MUMBAI—There is a liquid quality to Mumbai. Water is everywhere, omnipresent without being always visible. It is especially so now in the season of the monsoon, but even during the dry season there is a wetness and fluidity to the place. It is hard to catch your breath as it feels like half the air you breath is water. Your skin runs with sweat and the buildings look half eroded.
Mumbai is a coastal city and, by Indian standards, not an old one. There are fishing villages here, like the one at Worli, that quite likely existed since near the beginning of human time. They remain villages, clinging to the rocks and to their ancient way of life as the mega-city grows ever larger around them. But that city, Mumbai, is not so very old. Originally there were seven islands here. They were ceded to the Portuguese in 1534 and what is now India’s Maximum City began to grow. By the 18th century the city was in the hands of the British who began a massive land-reclamation project, filling in the sea between the islands, making land where there was water.
While there is argument over the history and etymology of both the names, “Bombay,” and “Mumbai,” it seems generally accepted that “Bombay” is an Anglicization of the Portuguese, “Bom Bahia,” or, “Good Bay.” Mumbai has that, a deep water, protected harbor, calm and safe on the east side of the peninsular city. The western edge, however, feels like standing on the brink of the world. There, in Bandra and Worli, along the long, curving promenade of Marine Drive, the Arabian Sea comes on in long, powerful waves. It is strange to look at, as are all unfamiliar seas. It is a shade of steel grey with an undertone of dull gold and the sky above it is the same color. The waves have come from a long way off and there is an insistent, linear power to them. For now they are stopped. They crash ashore, one after another, breaking on the sea wall. You know they will never stop, that the water will eventually reclaim what man has claimed from it.

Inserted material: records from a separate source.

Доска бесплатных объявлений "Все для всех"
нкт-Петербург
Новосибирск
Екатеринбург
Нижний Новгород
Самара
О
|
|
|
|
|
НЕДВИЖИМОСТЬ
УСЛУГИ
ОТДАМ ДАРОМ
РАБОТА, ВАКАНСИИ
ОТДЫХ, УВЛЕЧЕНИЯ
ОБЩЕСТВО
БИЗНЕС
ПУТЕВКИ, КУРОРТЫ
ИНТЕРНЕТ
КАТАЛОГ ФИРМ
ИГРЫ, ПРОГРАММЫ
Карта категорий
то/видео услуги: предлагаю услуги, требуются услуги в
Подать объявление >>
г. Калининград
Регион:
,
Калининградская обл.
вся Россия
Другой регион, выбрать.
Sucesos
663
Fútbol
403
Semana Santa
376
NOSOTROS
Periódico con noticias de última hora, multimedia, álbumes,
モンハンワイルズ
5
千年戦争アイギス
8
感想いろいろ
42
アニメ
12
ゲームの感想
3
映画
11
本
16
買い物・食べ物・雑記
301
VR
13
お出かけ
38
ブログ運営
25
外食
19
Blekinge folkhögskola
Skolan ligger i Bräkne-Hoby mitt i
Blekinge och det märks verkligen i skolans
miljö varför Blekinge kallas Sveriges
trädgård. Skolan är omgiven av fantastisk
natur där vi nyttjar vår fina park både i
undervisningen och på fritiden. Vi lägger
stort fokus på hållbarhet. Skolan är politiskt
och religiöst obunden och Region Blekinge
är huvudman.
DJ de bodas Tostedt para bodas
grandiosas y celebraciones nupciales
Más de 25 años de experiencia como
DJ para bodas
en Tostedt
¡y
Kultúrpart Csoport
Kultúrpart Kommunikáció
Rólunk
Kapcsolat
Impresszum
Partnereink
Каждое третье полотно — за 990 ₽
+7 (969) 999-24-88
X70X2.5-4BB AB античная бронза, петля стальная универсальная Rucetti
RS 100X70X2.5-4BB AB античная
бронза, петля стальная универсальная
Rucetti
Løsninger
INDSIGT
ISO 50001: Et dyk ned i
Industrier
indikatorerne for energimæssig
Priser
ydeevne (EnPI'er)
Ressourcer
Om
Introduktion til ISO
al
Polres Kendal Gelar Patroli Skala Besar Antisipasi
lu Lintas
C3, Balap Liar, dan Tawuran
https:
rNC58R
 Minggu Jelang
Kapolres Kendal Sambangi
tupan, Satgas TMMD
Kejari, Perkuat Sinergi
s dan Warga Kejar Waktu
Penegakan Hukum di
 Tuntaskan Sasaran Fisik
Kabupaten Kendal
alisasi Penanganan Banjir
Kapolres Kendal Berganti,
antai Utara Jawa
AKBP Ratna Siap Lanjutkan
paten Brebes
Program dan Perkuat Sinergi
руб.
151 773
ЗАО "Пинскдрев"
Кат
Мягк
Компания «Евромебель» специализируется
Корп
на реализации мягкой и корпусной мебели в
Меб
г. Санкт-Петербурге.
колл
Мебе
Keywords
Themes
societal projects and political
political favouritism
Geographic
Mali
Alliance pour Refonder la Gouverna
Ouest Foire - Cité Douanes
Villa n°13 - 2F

On a day when the rain is heavy, you can stand on the sea wall. The waves come ashore. Salt mist is blown off them. The rain comes down in sheets and there is nothing but the roar of the sea and the roar of the rain falling on it. There is no distinction between cloud and air and ocean, just a world of water, of swirling grays and whites and you think that this might be how old Noah felt on the deck of the Ark, seeing the end of the world in God’s watery wrath.